_Try it_
Reproduce the listing exactly. Omit pictures.

|---|

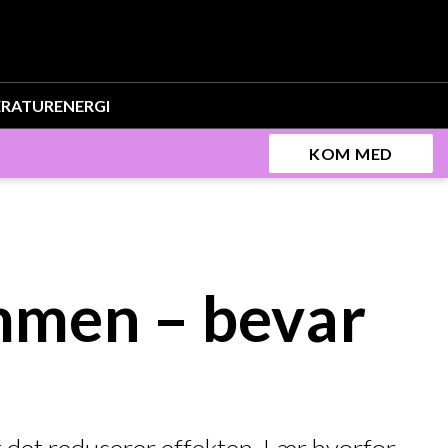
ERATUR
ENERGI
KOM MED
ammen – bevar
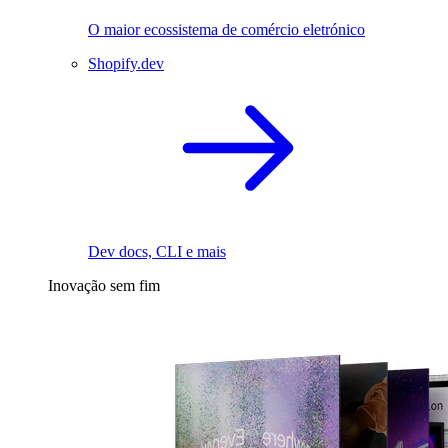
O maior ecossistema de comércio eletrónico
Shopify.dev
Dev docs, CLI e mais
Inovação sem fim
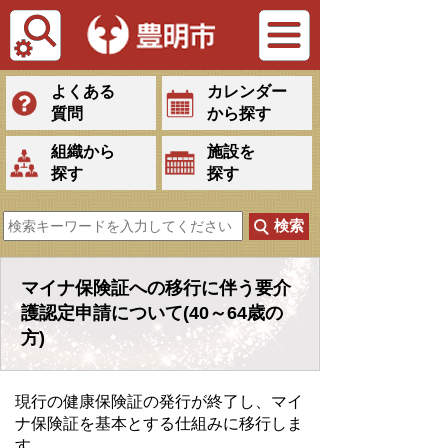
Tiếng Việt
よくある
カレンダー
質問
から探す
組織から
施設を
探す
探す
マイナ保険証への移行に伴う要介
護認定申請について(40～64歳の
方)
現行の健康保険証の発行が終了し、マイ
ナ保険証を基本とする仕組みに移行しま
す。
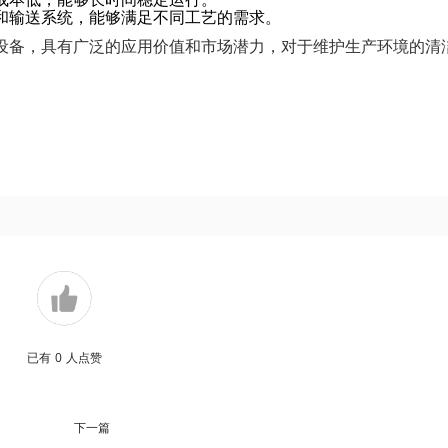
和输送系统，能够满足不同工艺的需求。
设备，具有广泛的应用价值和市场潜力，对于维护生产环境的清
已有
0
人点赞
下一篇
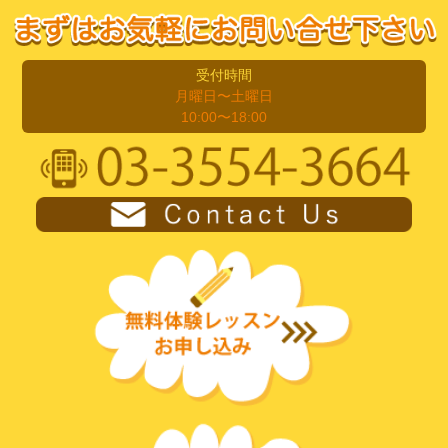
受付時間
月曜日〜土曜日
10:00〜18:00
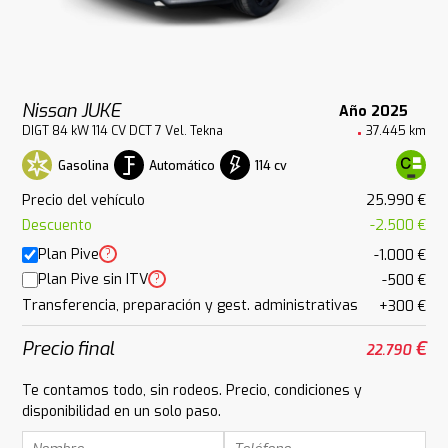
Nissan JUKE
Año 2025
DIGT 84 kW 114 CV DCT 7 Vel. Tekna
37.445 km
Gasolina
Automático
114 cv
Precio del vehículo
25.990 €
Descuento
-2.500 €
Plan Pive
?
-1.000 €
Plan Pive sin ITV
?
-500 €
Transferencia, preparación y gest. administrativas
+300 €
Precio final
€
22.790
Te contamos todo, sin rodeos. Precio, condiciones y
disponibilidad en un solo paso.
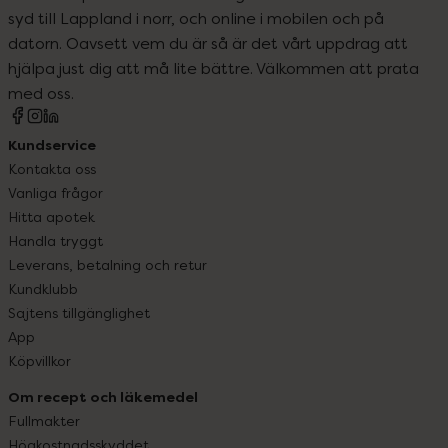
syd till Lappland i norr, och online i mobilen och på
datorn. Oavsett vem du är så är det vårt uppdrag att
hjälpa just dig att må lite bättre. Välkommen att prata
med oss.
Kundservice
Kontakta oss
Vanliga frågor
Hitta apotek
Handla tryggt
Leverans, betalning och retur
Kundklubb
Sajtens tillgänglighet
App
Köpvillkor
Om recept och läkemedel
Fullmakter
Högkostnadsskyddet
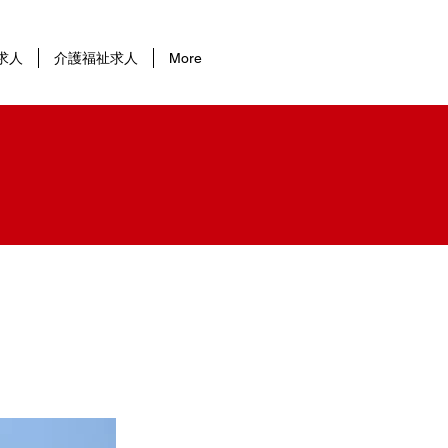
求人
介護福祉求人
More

|---|

_Finished task_
ERATUR
ENERGI
KOM MED
ammen – bevar
O maior ecossistema de comércio eletrónico
Shopify.dev
Dev docs, CLI e mais
Inovação sem fim
Tiếng Việt
よくある
カレンダー
質問
から探す
組織から
施設を
探す
探す
マイナ保険証への移行に伴う要介
護認定申請について(40～64歳の
方)
現行の健康保険証の発行が終了し、マイ
ナ保険証を基本とする仕組みに移行しま
す。
和输送系统，能够满足不同工艺的需求。
设备，具有广泛的应用价值和市场潜力，对于维护生产环境的清
已有
0
人点赞
下一篇
受付時間
月曜日〜土曜日
10:00〜18:00
Nissan JUKE
Año 2025
DIGT 84 kW 114 CV DCT 7 Vel. Tekna
37.445 km
Gasolina
Automático
114 cv
Precio del vehículo
25.990 €
Descuento
-2.500 €
Plan Pive
?
-1.000 €
Plan Pive sin ITV
?
-500 €
Transferencia, preparación y gest. administrativas
+300 €
Precio final
€
22.790
Te contamos todo, sin rodeos. Precio, condiciones y
disponibilidad en un solo paso.
syd till Lappland i norr, och online i mobilen och på
datorn. Oavsett vem du är så är det vårt uppdrag att
hjälpa just dig att må lite bättre. Välkommen att prata
med oss.
Kundservice
Kontakta oss
Vanliga frågor
Hitta apotek
Handla tryggt
Leverans, betalning och retur
Kundklubb
Sajtens tillgänglighet
App
Köpvillkor
Om recept och läkemedel
Fullmakter
Högkostnadsskyddet
求人
介護福祉求人
More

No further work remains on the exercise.